ATG News 23/10/2017
The Gibraltar Chronicle Friday had an article under its “Money Matters” headlined “Leading investment strategist is upbeat on future global economic growth and strengthening financial markets.” a talk delivered by Alan Mudie Head of Investment Strategy at Kleinwort Hambros.
According to the article the companies bi-annual assessments of global and individual economies have become significant dates in Gibraltars calendar for such things.
The article says that given the pre-Brexit doom and gloom by many Mudie is quite optimistic about global prospects and growth in the longer term, except in the UK? Which seems at odds because if the UK continues as is likely as a financial hub including gold exporting neither of which should be seriously effected then growth for UK should be equal to the rest of the world.
The article continued: “A quote from a financial titan Warren Buffet set the tone for Mudie’s assessment of the big picture. “Games are won by players on the playing field not by those whose eyes are on the scoreboard.” Although global trade had only recently recovered and was growing at only 2% and there was a need for progressive capital expenditure the “missing links” were coming together Mudie argued. “Nevertheless, we expect a temporary hit to growth from the impact of the hurricane season” he added. With stronger manufacturing activity, robust private consumption and rising capital expenditures the global economy was regaining traction. It had recovered from the negativity of 2015 and early 2016 and growth continued to gather pace-mainly driven by private demand.
Although central banks were struggling to drive inflation higher “we remain confident that inflation will eventually pick up as output gaps are beginning to close and unemployment is falling.” Business conditions were better than they had been since before the 2008 crash and in the Eurozone – where GDP was likely to rise by more than 2% this year the economy continued to register stronger than expected growth prompting calls for the European Central bank to scale back asset purchases. However in spite of the rise in confidence in business and among households, there were still concerns about incomes and pensions.

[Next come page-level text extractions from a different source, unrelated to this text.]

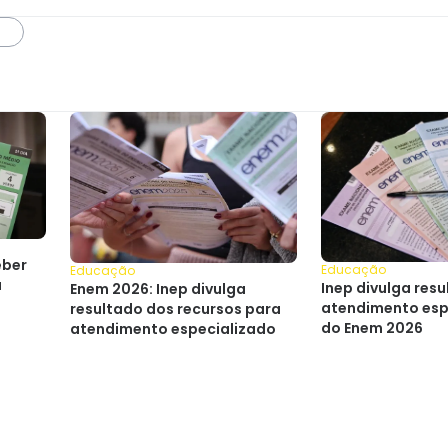
eber
Educação
Educação
a
Inep divulga res
Enem 2026: Inep divulga
atendimento esp
resultado dos recursos para
do Enem 2026
atendimento especializado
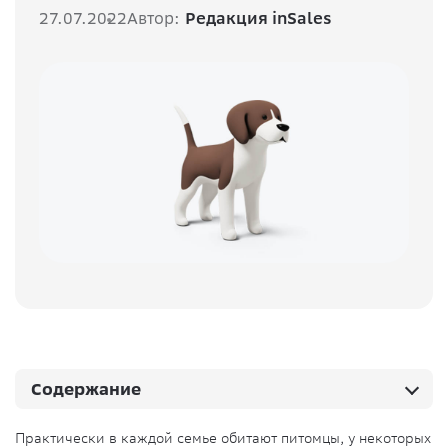
27.07.2022
Автор:
Редакция inSales
Содержание
Практически в каждой семье обитают питомцы, у некоторых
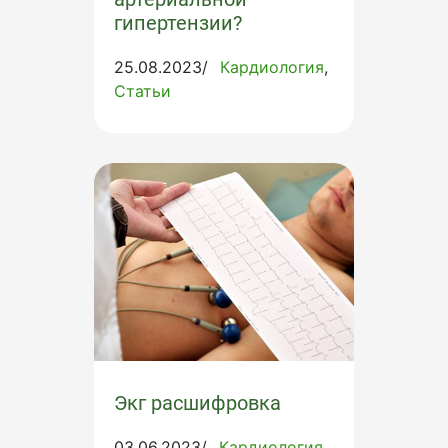
гипертензии?
25.08.2023/
Кардиология
Статьи
Экг расшифровка
03.06.2023/
Кардиология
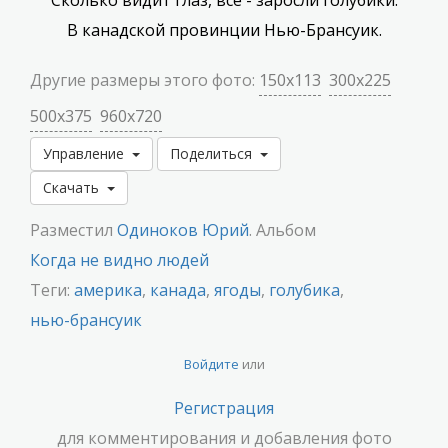
Сколько видит глаз, всё - заросли голубики.
В канадской провинции Нью-Брансуик.
Другие размеры этого фото:
150x113
300x225
500x375
960x720
Управление
Поделиться
Скачать
Разместил
Одиноков Юрий
. Альбом
Когда не видно людей
Теги:
америка
,
канада
,
ягоды
,
голубика
,
нью-брансуик
Войдите
или
Регистрация
для комментирования и добавления фото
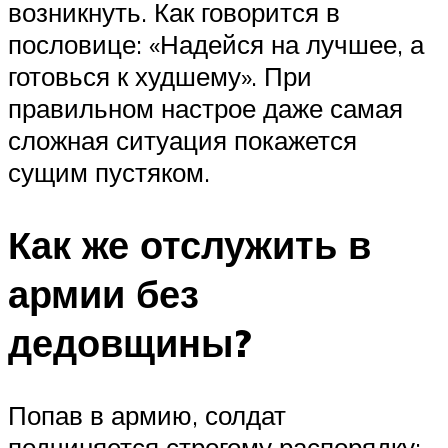
возникнуть. Как говорится в
пословице: «Надейся на лучшее, а
готовься к худшему». При
правильном настрое даже самая
сложная ситуация покажется
сущим пустяком.
Как же отслужить в
армии без
дедовщины?
Попав в армию, солдат
подчиняется строгому распорядку:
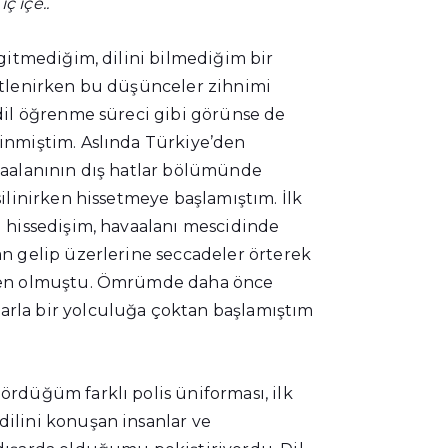
ç içe..
 gitmediğim, dilini bilmediğim bir
etlenirken bu düşünceler zihnimi
dil öğrenme süreci gibi görünse de
inmiştim. Aslında Türkiye’den
vaalanının dış hatlar bölümünde
ilinirken hissetmeye başlamıştım. İlk
 hissedişim, havaalanı mescidinde
n gelip üzerlerine seccadeler örterek
ken olmuştu. Ömrümde daha önce
rla bir yolculuğa çoktan başlamıştım
rdüğüm farklı polis üniforması, ilk
ilini konuşan insanlar ve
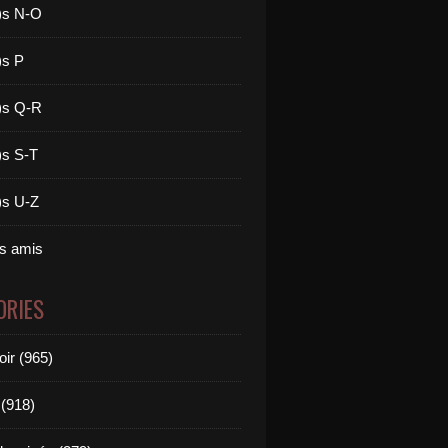
)s N-O
)s P
)s Q-R
)s S-T
)s U-Z
es amis
ORIES
oir (965)
(918)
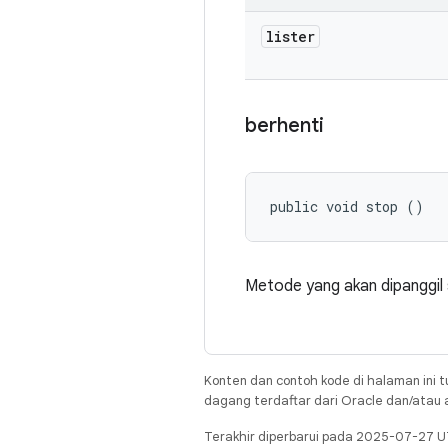
lister
berhenti
public void stop ()
Metode yang akan dipanggil 
Konten dan contoh kode di halaman ini t
dagang terdaftar dari Oracle dan/atau af
Terakhir diperbarui pada 2025-07-27 U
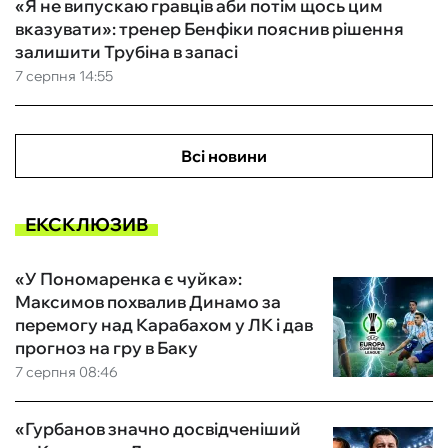
«Я не випускаю гравців аби потім щось цим
вказувати»: тренер Бенфіки пояснив рішення
залишити Трубіна в запасі
7 серпня 14:55
Всі новини
ЕКСКЛЮЗИВ
«У Пономаренка є чуйка»:
Максимов похвалив Динамо за
перемогу над Карабахом у ЛК і дав
прогноз на гру в Баку
7 серпня 08:46
«Гурбанов значно досвідченіший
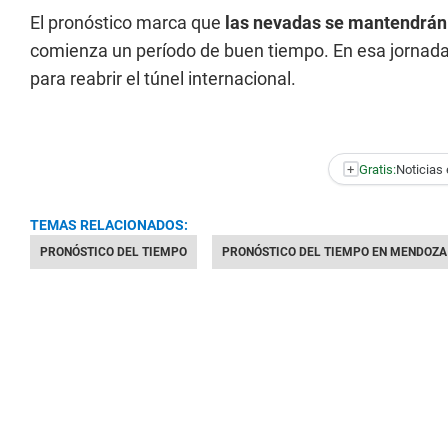
El pronóstico marca que
las nevadas se mantendrán 
comienza un período de buen tiempo. En esa jornada
para reabrir el túnel internacional.
+
Gratis:
Noticias 
TEMAS RELACIONADOS:
PRONÓSTICO DEL TIEMPO
PRONÓSTICO DEL TIEMPO EN MENDOZA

He had not expected the Brexit negations to go as badly as they had and “last week’s discussions were a disaster.” Six months into the process there had been no progress. The underlying tone of the talks raised growing concern and he was “not very optimistic about the outcome”
Elsewhere in emerging markets – particularly China with a 7% growth forecast – were helping pull the global ecology upwards. “China is the biggest story in the global economy,” he added. “Globally there was a shift in emphasis of the world’s central banks with inflation ‘keeping up’ except in Japan and strengthening the case for increases in interest rates. He expected interest rates to rise by 2019 – again veering from the perceived wisdom of the pundits who are pencilling in the first rise in interest rates for a decade in November (and the pundits maybe right). This week Bank of England Governor Mark Carney told the Treasury Select Committee that it might be appropriate to raise interest rates because Brexit fuelled inflation, caused by the weak pound was set to continue to rise. “Having made progress over the last 14 months the economy, having created almost 400,000 jobs, having used up most spare capacity having seen some early evidence of building domestic pressures, the judgement of the majority of the Monetary Policy Committee is that some rise in interest rate in the coming months may be appropriate in order to have that sustainability,” Carney told the Treasury Committee. Inflation was expected to peak above 3% this month or next, meaning it was ‘more likely than not’ he would have to write a letter to the Chancellor explaining why inflation is more than one percent above target.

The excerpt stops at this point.